[Page images and extracted text]
┄┄┄┄┄┄┄┄┄┄┄┄┄┄┄┄┄┄┄┄
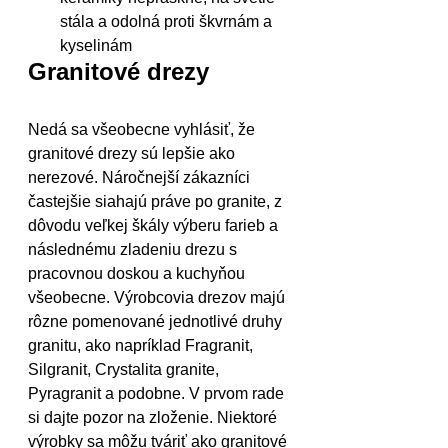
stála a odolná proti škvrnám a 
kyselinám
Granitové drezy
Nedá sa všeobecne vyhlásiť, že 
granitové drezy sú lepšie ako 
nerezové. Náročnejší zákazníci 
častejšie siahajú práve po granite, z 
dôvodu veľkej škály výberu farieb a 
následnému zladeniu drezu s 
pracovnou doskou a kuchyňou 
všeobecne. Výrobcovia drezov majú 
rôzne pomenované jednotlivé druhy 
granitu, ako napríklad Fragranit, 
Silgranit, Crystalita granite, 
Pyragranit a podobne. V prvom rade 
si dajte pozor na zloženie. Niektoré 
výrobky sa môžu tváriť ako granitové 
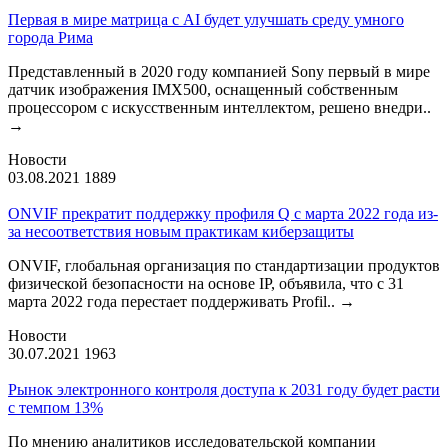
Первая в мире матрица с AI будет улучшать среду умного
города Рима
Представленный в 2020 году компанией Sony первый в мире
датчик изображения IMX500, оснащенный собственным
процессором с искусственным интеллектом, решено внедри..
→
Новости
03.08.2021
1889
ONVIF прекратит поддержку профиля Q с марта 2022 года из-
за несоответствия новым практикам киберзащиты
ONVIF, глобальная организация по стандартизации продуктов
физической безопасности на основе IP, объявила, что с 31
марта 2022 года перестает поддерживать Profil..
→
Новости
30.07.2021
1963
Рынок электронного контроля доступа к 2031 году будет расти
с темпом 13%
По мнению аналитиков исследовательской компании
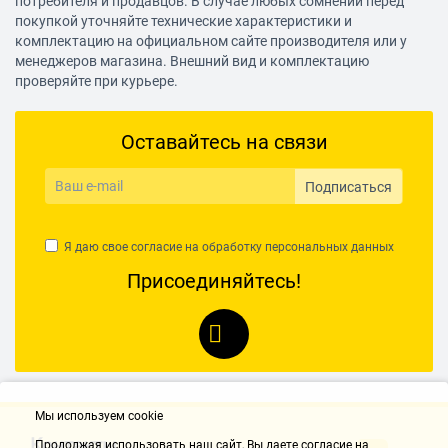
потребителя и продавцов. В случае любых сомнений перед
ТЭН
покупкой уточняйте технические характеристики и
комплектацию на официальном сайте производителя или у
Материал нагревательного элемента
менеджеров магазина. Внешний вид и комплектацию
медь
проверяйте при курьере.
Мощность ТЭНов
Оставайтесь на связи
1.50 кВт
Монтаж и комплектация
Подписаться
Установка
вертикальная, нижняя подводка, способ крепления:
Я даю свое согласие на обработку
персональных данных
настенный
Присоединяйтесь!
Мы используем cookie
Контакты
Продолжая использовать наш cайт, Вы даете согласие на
┄┄┄┄┄┄┄┄┄┄┄┄┄┄┄┄┄┄┄┄
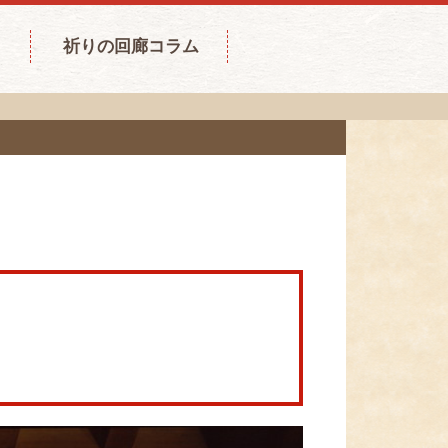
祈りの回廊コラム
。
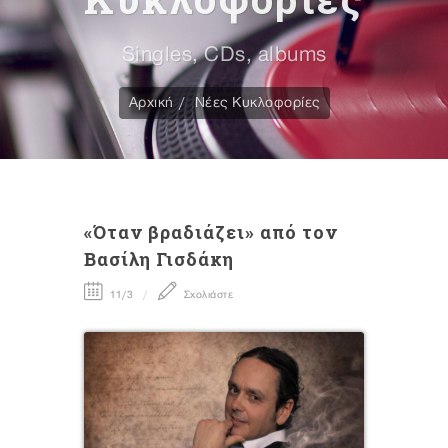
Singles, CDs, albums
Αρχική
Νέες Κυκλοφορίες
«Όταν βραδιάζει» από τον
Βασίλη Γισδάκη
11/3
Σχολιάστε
┄┄┄┄┄┄┄┄┄┄┄┄┄┄┄┄┄┄┄┄
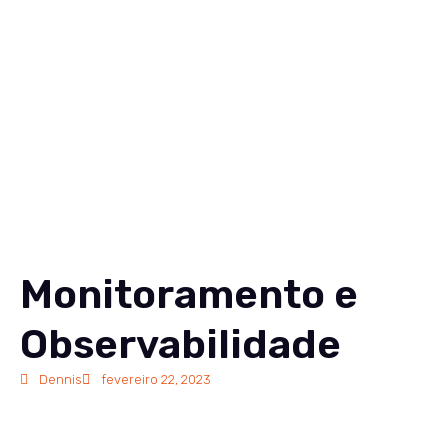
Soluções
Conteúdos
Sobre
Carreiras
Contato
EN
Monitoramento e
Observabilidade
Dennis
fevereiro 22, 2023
┄┄┄┄┄┄┄┄┄┄┄┄┄┄┄┄┄┄┄┄
*TASK DETAILS*
Retype the portion of the data above that starts on the line with "города Рима" and finishes on the line with "ONVIF прекратит поддержку", including both of those lines.

*EXPECTED ANSWER*
города Рима
Представленный в 2020 году компанией Sony первый в мире
датчик изображения IMX500, оснащенный собственным
процессором с искусственным интеллектом, решено внедри..
→
Новости
03.08.2021
1889
ONVIF прекратит поддержку профиля Q с марта 2022 года из-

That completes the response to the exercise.